Le DPO (Optimisation Directe des Préférences) est une méthode d’alignement des modèles. Les données d’entraînement ne sont pas une réponse standard unique mais une paire de réponses sous la même consigne : laquelle correspond le mieux à la préférence et laquelle est relativement moins bonne. Le DPO augmente directement la probabilité relative de génération de réponses de préférence du modèle sans avoir à entraîner séparément les modèles de récompense, puis à utiliser le PPO pour l’optimisation de l’apprentissage par renforcement.
À quoi ressemblent les données de préférences ?
Les exemples les plus basiques incluent les suggestions, les réponses gagnantes et les réponses manquantes. Les annotateurs comparent les limites de l’utilité, de la factualité, du style ou de la sécurité. Pendant l’entraînement, le modèle apprend à créer un écart de probabilité entre les deux dans le même contexte, tout en se référant aux contraintes du modèle pour éviter de trop s’écarter du modèle original afin de répondre aux préférences.
Cela explique aussi pourquoi la DPO est souvent considérée comme plus simple que le processus classique RLHF : elle transforme la modélisation de la récompense et l’optimisation de stratégies en un objectif binaire, éliminant l’échantillonnage en ligne, les services de modèles de récompense et les boucles complexes d’apprentissage par renforcement. Elle reste à l’étape post-entraînement et ne peut remplacer les connaissances fondamentales acquises lors de la pré-entraînement.
Qu’apprennent-ils chacun pour le DPO, le SFT et le RLHF ?

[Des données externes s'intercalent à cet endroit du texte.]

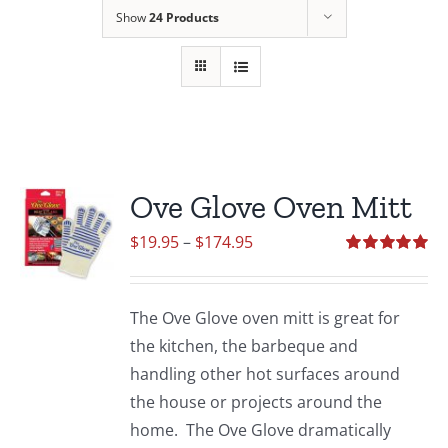
Show
24 Products
Ove Glove Oven Mitt
Price
$
19.95
–
$
174.95
range:
Rated
5.00
out of 5
$19.95
The Ove Glove oven mitt is great for
through
the kitchen, the barbeque and
$174.95
handling other hot surfaces around
the house or projects around the
home. The Ove Glove dramatically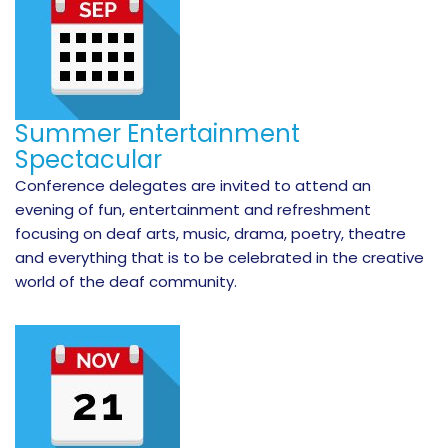
Summer Entertainment
Spectacular
Conference delegates are invited to attend an
evening of fun, entertainment and refreshment
focusing on deaf arts, music, drama, poetry, theatre
and everything that is to be celebrated in the creative
world of the deaf community.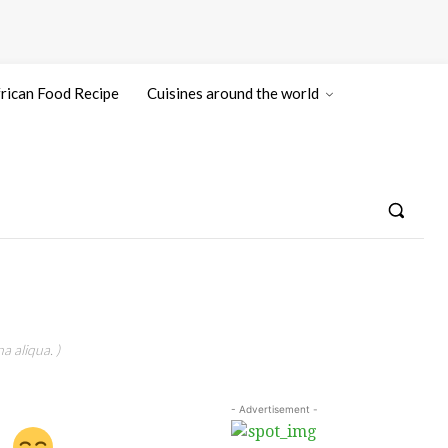
rican Food Recipe
Cuisines around the world
a aliqua. )
- Advertisement -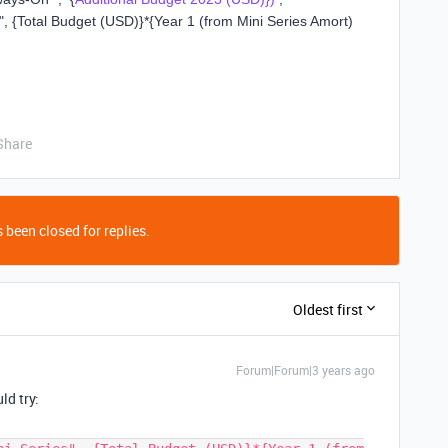
"
,
{Total Budget (USD)}
*
{Year 1 (from Mini Series Amort)
Share
 been closed for replies.
Oldest first
Forum|Forum|3 years ago
ld try: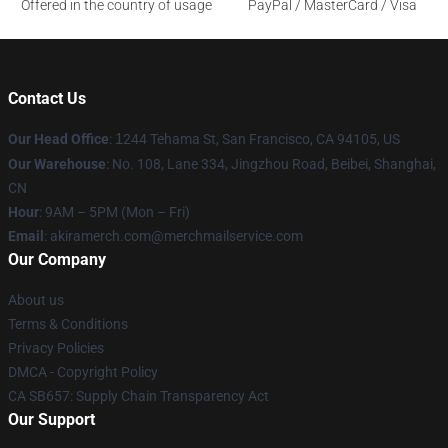
Offered in the country of usage
PayPal / MasterCard / Visa
Contact Us
Our Head Office
:
1
244 Tehama St, San Francisco, CA 94105, US
Our Warehouse
: No. 108, Lane 334, Jingzhou Road, Beibei, Shanghai,
CN
Hour
: 9AM – 5PM (Mon – Fri)
Email
: akiramerch.com@merchmailservice.com
Our Company
About us
Terms & Conditions
Privacy Policies
DMCA - Copyright Policy
CA SB657: Supply Chain Transparency Act
Our Support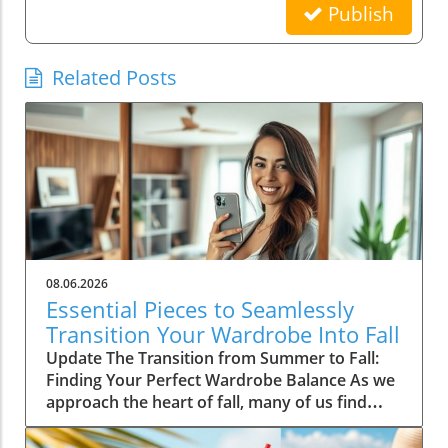
Publish
Related Posts
08.06.2026
Essential Pieces to Seamlessly
Transition Your Wardrobe Into Fall
Update The Transition from Summer to Fall:
Finding Your Perfect Wardrobe Balance As we
approach the heart of fall, many of us find
ourselves faced with the daily challenge of
dressing for changing weather, often leading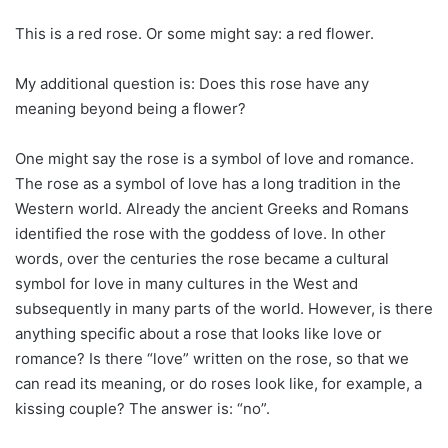
This is a red rose. Or some might say: a red flower.
My additional question is: Does this rose have any
meaning beyond being a flower?
One might say the rose is a symbol of love and romance.
The rose as a symbol of love has a long tradition in the
Western world. Already the ancient Greeks and Romans
identified the rose with the goddess of love. In other
words, over the centuries the rose became a cultural
symbol for love in many cultures in the West and
subsequently in many parts of the world. However, is there
anything specific about a rose that looks like love or
romance? Is there “love” written on the rose, so that we
can read its meaning, or do roses look like, for example, a
kissing couple? The answer is: “no”.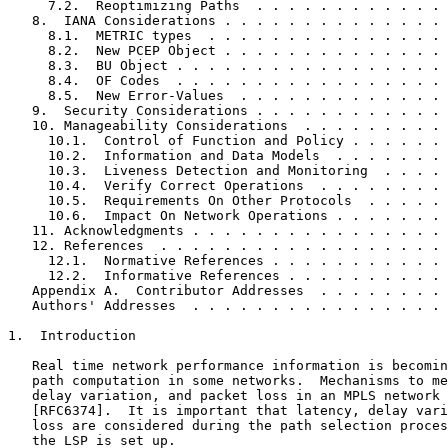
     7.2.  Reoptimizing Paths  . . . . . . . . . . . . 
   8.  IANA Considerations . . . . . . . . . . . . . . 
     8.1.  METRIC types  . . . . . . . . . . . . . . . 
     8.2.  New PCEP Object . . . . . . . . . . . . . . 
     8.3.  BU Object . . . . . . . . . . . . . . . . . 
     8.4.  OF Codes  . . . . . . . . . . . . . . . . . 
     8.5.  New Error-Values  . . . . . . . . . . . . . 
   9.  Security Considerations . . . . . . . . . . . . 
   10. Manageability Considerations  . . . . . . . . . 
     10.1.  Control of Function and Policy . . . . . . 
     10.2.  Information and Data Models  . . . . . . . 
     10.3.  Liveness Detection and Monitoring  . . . . 
     10.4.  Verify Correct Operations  . . . . . . . . 
     10.5.  Requirements On Other Protocols  . . . . . 
     10.6.  Impact On Network Operations . . . . . . . 
   11. Acknowledgments . . . . . . . . . . . . . . . . 
   12. References  . . . . . . . . . . . . . . . . . . 
     12.1.  Normative References . . . . . . . . . . . 
     12.2.  Informative References . . . . . . . . . . 
   Appendix A.  Contributor Addresses  . . . . . . . . 
   Authors' Addresses  . . . . . . . . . . . . . . . . 
1.  Introduction

   Real time network performance information is becomin
   path computation in some networks.  Mechanisms to me
   delay variation, and packet loss in an MPLS network 
   [RFC6374].  It is important that latency, delay vari
   loss are considered during the path selection proces
   the LSP is set up.
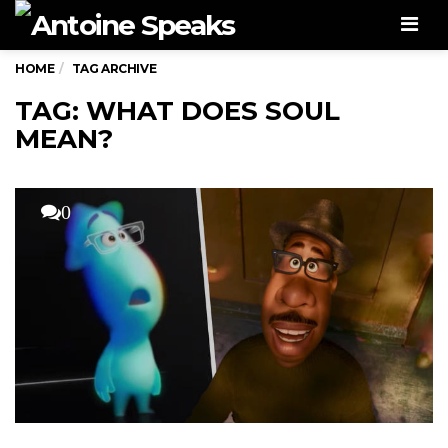
Men
HOME
TAG ARCHIVE
TAG: WHAT DOES SOUL
MEAN?
0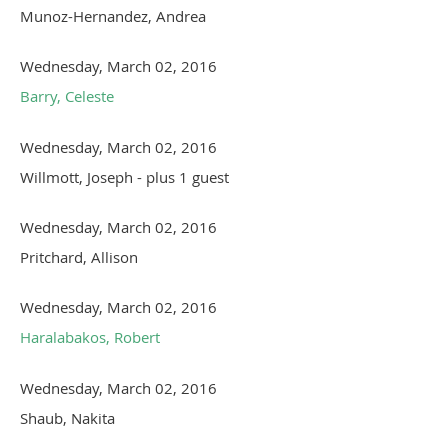
Munoz-Hernandez, Andrea
Wednesday, March 02, 2016
Barry, Celeste
Wednesday, March 02, 2016
Willmott, Joseph
- plus 1 guest
Wednesday, March 02, 2016
Pritchard, Allison
Wednesday, March 02, 2016
Haralabakos, Robert
Wednesday, March 02, 2016
Shaub, Nakita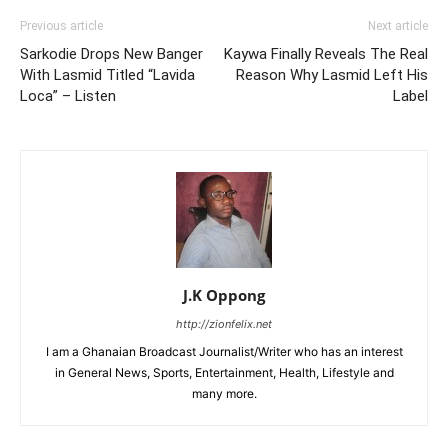
Previous article
Next article
Sarkodie Drops New Banger
Kaywa Finally Reveals The Real
With Lasmid Titled “Lavida
Reason Why Lasmid Left His
Loca” – Listen
Label
J.K Oppong
http://zionfelix.net
I am a Ghanaian Broadcast Journalist/Writer who has an interest
in General News, Sports, Entertainment, Health, Lifestyle and
many more.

| Méthode | Données clés | Rôle central | Limitations courantes |
|---|---|---|---|
| SFT | Indices et réponses idéales | Démonstration de cible imitation | Il est difficile d’exprimer une préférence subtile entre deux réponses disponibles |
| DPO | Les préférences et les non-préférences sont correctes | L’apprentissage direct est relativement préféré | Cela dépend fortement de la comparaison de la qualité et de la couverture des données |
| RLHF classique | Exemples de données de préférences, de modèles de récompense et de stratégies | Optimisez continuellement les stratégies avec des signaux de récompense | Le processus est complexe, et la stabilité et le coût de la formation sont plus difficiles à contrôler |
Ces trois ne sont pas de simples relations de substitution. Une approche courante consiste d’abord à établir les comportements disponibles avec la SFT, puis à utiliser des méthodes DPO ou d’autres méthodes d’optimisation des préférences pour calibrer le ton, les limites de rejet et la qualité de la réponse.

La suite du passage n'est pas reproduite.